These are classic system design problems that occur when using a cache.

1. Cache Penetration (Missing Keys Problem)

Section titled “1. Cache Penetration (Missing Keys Problem)”
  • The “What”: When a malicious user, or a bug, intentionally and repeatedly requests data for a key that does not exist.
  • The Impact: Since the key is never in the cache (because it’s not in the database), every single one of these requests bypasses the cache and hits your database directly. This can be used to launch a targeted Denial of Service (DoS) attack on your database.
  • The Solutions:
    1. Cache Null Values: When your service looks up an ID in the database and finds nothing, don’t just return null. Instead, store a special “null” placeholder object in the cache for that key with a very short TTL (e.g., 1-5 minutes). The next request for the same non-existent key will get a cache hit on this “null” object, protecting the database.
    2. Bloom Filter: A more advanced, memory-efficient probabilistic data structure. A Bloom filter can tell you if an item is definitely not in a set. You can check the Bloom filter first. If it says the ID definitely doesn’t exist, you can reject the request immediately without even hitting the cache or the database.
  • The “What”: This happens when a massive number of cache keys expire at the exact same time. This is common if you populate your cache on application startup, giving all keys the same TTL.
  • The Impact: At the moment of expiration, the cache effectively becomes empty. The subsequent wave of user requests all result in cache misses, creating a massive, simultaneous load spike on the database, similar to the “Redis Crashes” scenario.
  • The Solutions:
    1. Randomized TTL (Jitter): This is the simplest and most effective solution. Instead of setting a fixed TTL of 300 seconds, set a TTL of 300 + a random number of seconds between 0 and 60. This spreads the expiration of keys over time, smoothing out the load on the database.
    2. High Availability Backend: Ensure your database is scaled (e.g., with read replicas) to handle a temporary surge in traffic.

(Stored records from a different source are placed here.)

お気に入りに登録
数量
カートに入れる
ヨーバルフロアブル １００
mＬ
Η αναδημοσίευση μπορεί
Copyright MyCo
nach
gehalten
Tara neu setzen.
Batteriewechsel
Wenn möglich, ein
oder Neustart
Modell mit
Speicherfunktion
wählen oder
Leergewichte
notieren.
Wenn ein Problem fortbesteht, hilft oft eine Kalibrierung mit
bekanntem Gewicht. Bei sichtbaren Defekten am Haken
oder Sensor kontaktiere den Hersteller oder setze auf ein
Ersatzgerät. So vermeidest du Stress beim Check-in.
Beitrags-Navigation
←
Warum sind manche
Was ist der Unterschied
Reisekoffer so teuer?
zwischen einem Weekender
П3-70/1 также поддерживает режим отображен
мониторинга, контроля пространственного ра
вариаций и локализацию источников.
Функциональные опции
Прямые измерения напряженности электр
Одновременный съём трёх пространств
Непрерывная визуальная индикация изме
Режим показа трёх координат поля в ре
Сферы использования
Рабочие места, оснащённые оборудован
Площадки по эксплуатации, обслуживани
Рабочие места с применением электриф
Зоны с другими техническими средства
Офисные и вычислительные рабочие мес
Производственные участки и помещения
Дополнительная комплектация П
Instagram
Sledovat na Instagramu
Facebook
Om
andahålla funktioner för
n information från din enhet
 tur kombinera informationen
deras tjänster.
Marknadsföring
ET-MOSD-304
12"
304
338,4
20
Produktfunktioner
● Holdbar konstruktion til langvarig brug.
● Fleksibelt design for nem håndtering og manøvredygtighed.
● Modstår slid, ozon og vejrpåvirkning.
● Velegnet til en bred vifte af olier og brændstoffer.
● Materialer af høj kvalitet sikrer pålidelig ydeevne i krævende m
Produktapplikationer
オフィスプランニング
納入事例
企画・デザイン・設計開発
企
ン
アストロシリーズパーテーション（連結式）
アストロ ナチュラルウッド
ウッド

3. Cache Stampede (already covered, but reiterated here for context)

Section titled “3. Cache Stampede (already covered, but reiterated here for context)”
  • The “What”: A single, very popular key expires. At that moment, hundreds or thousands of concurrent threads/requests all miss the cache for that same key and “stampede” to the database to regenerate the value.
  • The Impact: You are performing the same expensive computation hundreds of times in parallel, wasting massive amounts of CPU and putting unnecessary load on the database.
  • The Solution:
    1. Synchronized Regeneration: Use a locking mechanism so that only the first thread performs the computation, while all other threads wait. Once the first thread populates the cache, the waiting threads can get the value from there. Spring’s @Cacheable(sync=true) does exactly this, and it’s the best solution in a Spring environment.

A single Redis instance can only hold so much data and handle so much traffic. There are two primary strategies for scaling.

1. Sentinel (for High Availability / Failover)

Section titled “1. Sentinel (for High Availability / Failover)”
  • Problem Solved: “My entire dataset fits on one server, but I cannot tolerate downtime if that single server fails.”
  • How it Works: You set up a Master-Replica architecture. The Master handles all writes, and the Replicas asynchronously copy all data from the master. You then run several Sentinel processes.
    • The Sentinels constantly monitor the health of the master.
    • If a majority of Sentinels agree the master is down, they trigger a failover.
    • They elect one of the replicas to become the new master.
    • They reconfigure the other replicas to copy from the new master.
    • They inform your application clients about the new master’s address.
  • Use Case: Critical applications where automatic failover is required, but the dataset size is manageable by a single machine.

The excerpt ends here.